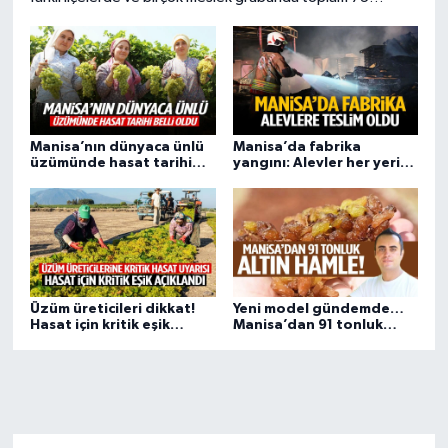
personel alımı gerçekleştirecek. Alımlar arasında beden
işçisi, itfaiye eri, mühendis, operatör ve şoför kadroları da
yer alıyor.
Manisa’nın dünyaca ünlü
Manisa’da fabrika
üzümünde hasat tarihi
yangını: Alevler her yeri
belli oldu!
sardı!
Üzüm üreticileri dikkat!
Yeni model gündemde…
Hasat için kritik eşik
Manisa’dan 91 tonluk
açıklandı
‘altın’ hamle!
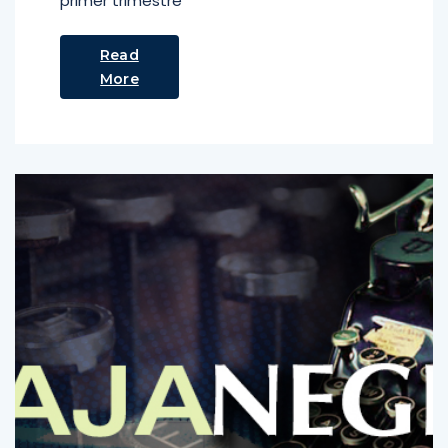
primer trimestre
Read
More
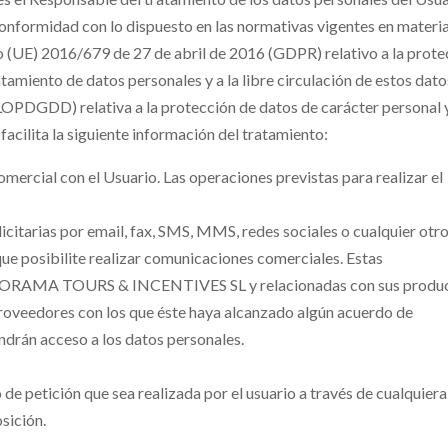
conformidad con lo dispuesto en las normativas vigentes en materi
o (UE) 2016/679 de 27 de abril de 2016 (GDPR) relativo a la prote
atamiento de datos personales y a la libre circulación de estos datos
LOPDGDD) relativa a la protección de datos de carácter personal 
 facilita la siguiente información del tratamiento:
mercial con el Usuario. Las operaciones previstas para realizar el
itarias por email, fax, SMS, MMS, redes sociales o cualquier otr
 que posibilite realizar comunicaciones comerciales. Estas
ANORAMA TOURS & INCENTIVES SL y relacionadas con sus produ
 proveedores con los que éste haya alcanzado algún acuerdo de
ndrán acceso a los datos personales.
 de petición que sea realizada por el usuario a través de cualquiera
sición.
.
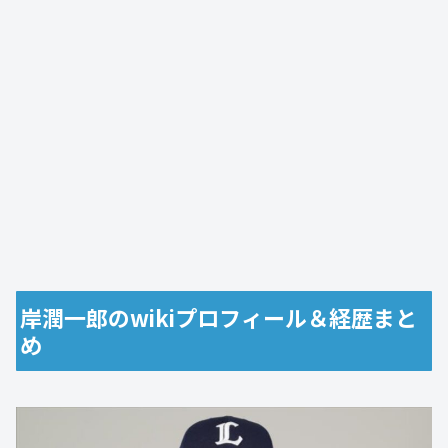
岸潤一郎のwikiプロフィール＆経歴まと
め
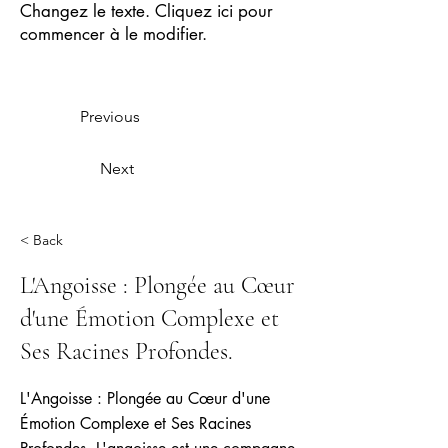
Changez le texte. Cliquez ici pour
commencer à le modifier.
Previous
Next
< Back
L'Angoisse : Plongée au Cœur
d'une Émotion Complexe et
Ses Racines Profondes.
L'Angoisse : Plongée au Cœur d'une
Émotion Complexe et Ses Racines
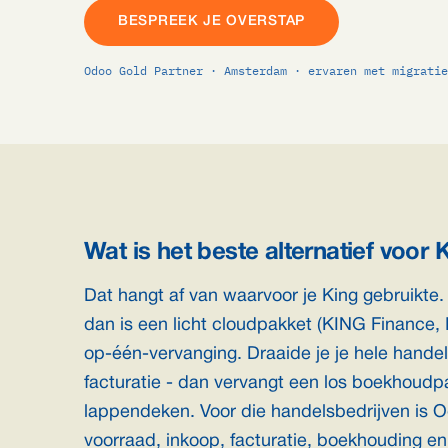
BESPREEK JE OVERSTAP
Odoo Gold Partner · Amsterdam · ervaren met migratie
Wat is het beste alternatief voor 
Dat hangt af van waarvoor je King gebruikte.
dan is een licht cloudpakket (KING Finance, 
op-één-vervanging. Draaide je je hele handel
facturatie - dan vervangt een los boekhoudpa
lappendeken. Voor die handelsbedrijven is Od
voorraad, inkoop, facturatie, boekhouding e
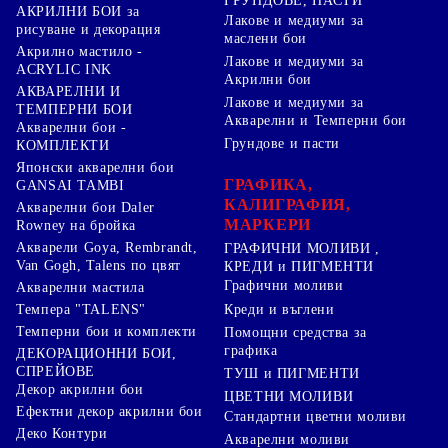
ГРУНДОВЕ, ПАСТИ
АКРИЛНИ БОИ за
Лакове и медиуми за
рисуване и декорация
маслени бои
Акрилно мастило -
Лакове и медиуми за
ACRYLIC INK
Акрилни бои
АКВАРЕЛНИ И
Лакове и медиуми за
ТЕМПЕРНИ БОИ
Акварелни и Темперни бои
Акварелни бои -
Грундове и пасти
КОМПЛЕКТИ
Японски акварелни бои
ГРАФИКА,
GANSAI TAMBI
КАЛИГРАФИЯ,
Акварелни бои Daler
МАРКЕРИ
Rowney на бройка
Акварели Goya, Rembrandt,
ГРАФИЧНИ МОЛИВИ ,
Van Gogh, Talens по цвят
КРЕДИ и ПИГМЕНТИ
Графични моливи
Акварелни мастила
Креди и въглени
Темпера "TALENS"
Темперни бои и комплекти
Помощни средства за
графика
ДЕКОРАЦИОННИ БОИ,
СПРЕЙОВЕ
ТУШ и ПИГМЕНТИ
Декор акрилни бои
ЦВЕТНИ МОЛИВИ
Ефектни декор акрилни бои
Стандартни цветни моливи
Деко Контури
Акварелни моливи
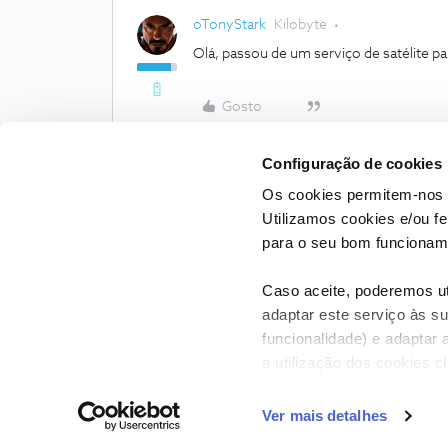
oTonyStark
Kilobyte
Olá, passou de um serviço de satélite pa
Gosto
Configuração de cookies
Os cookies permitem-nos 
Utilizamos cookies e/ou f
para o seu bom funcioname
Caso aceite, poderemos uti
adaptar este serviço às su
funcionalidade) e adaptar 
a utilização dos cookies c
CONTACTOS
POLÍTICA DE P
Ver mais detalhes
NOS, todos os dire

WHAT IS NEEDED:
Here the job is to set down exactly the lines of the material above that fall between the one with "conformidad con lo" and the one with "que posibilite realizar", inclusive, and nothing beyond them.

SOLUTION FOR THIS PROBLEM:
conformidad con lo dispuesto en las normativas vigentes en materi
o (UE) 2016/679 de 27 de abril de 2016 (GDPR) relativo a la prote
atamiento de datos personales y a la libre circulación de estos datos
LOPDGDD) relativa a la protección de datos de carácter personal 
 facilita la siguiente información del tratamiento:
mercial con el Usuario. Las operaciones previstas para realizar el
itarias por email, fax, SMS, MMS, redes sociales o cualquier otr
 que posibilite realizar comunicaciones comerciales. Estas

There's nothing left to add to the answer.